### SUPPLIED ENTRIES
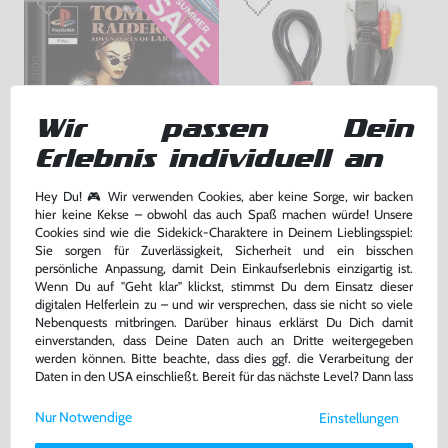
Wir passen Dein
Erlebnis individuell an
Tomb Raider III
Zubehör Set: AV Cinchkabel &
Hey Du! 🎮 Wir verwenden Cookies, aber keine Sorge, wir backen
Netzkabel
hier keine Kekse – obwohl das auch Spaß machen würde! Unsere
DE Version, nur CD, gebraucht
gebraucht
Cookies sind wie die Sidekick-Charaktere in Deinem Lieblingsspiel:
bisher
7,99 €
Sie sorgen für Zuverlässigkeit, Sicherheit und ein bisschen
-10%
persönliche Anpassung, damit Dein Einkaufserlebnis einzigartig ist.
7,19 €
7,99 €
jetzt
nur
nur
Wenn Du auf "Geht klar" klickst, stimmst Du dem Einsatz dieser
digitalen Helferlein zu – und wir versprechen, dass sie nicht so viele
Warenkorb
Warenkorb
Nebenquests mitbringen. Darüber hinaus erklärst Du Dich damit
einverstanden, dass Deine Daten auch an Dritte weitergegeben
werden können. Bitte beachte, dass dies ggf. die Verarbeitung der
DAS HABEN ANDERE DAZU
Daten in den USA einschließt. Bereit für das nächste Level? Dann lass
uns gemeinsam weiterziehen! 🚀
GEKAUFT
Nur Notwendige
Einstellungen
Weitere Informationen zu den von uns verwendeten Cookies und
Deinen Rechten als Nutzer findest Du in unserer
Daten­schutz­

### DESCRIPTION OF THE TASK
Skip the pictures and transcribe the rest of the records exactly.

### TASK OUTPUT
Wir passen Dein
Erlebnis individuell an
Tomb Raider III
Zubehör Set: AV Cinchkabel &
Hey Du! 🎮 Wir verwenden Cookies, aber keine Sorge, wir backen
Netzkabel
hier keine Kekse – obwohl das auch Spaß machen würde! Unsere
DE Version, nur CD, gebraucht
gebraucht
Cookies sind wie die Sidekick-Charaktere in Deinem Lieblingsspiel:
bisher
7,99 €
Sie sorgen für Zuverlässigkeit, Sicherheit und ein bisschen
-10%
persönliche Anpassung, damit Dein Einkaufserlebnis einzigartig ist.
7,19 €
7,99 €
jetzt
nur
nur
Wenn Du auf "Geht klar" klickst, stimmst Du dem Einsatz dieser
digitalen Helferlein zu – und wir versprechen, dass sie nicht so viele
Warenkorb
Warenkorb
Nebenquests mitbringen. Darüber hinaus erklärst Du Dich damit
einverstanden, dass Deine Daten auch an Dritte weitergegeben
werden können. Bitte beachte, dass dies ggf. die Verarbeitung der
DAS HABEN ANDERE DAZU
Daten in den USA einschließt. Bereit für das nächste Level? Dann lass
uns gemeinsam weiterziehen! 🚀
GEKAUFT
Nur Notwendige
Einstellungen
Weitere Informationen zu den von uns verwendeten Cookies und
Deinen Rechten als Nutzer findest Du in unserer
Daten­schutz­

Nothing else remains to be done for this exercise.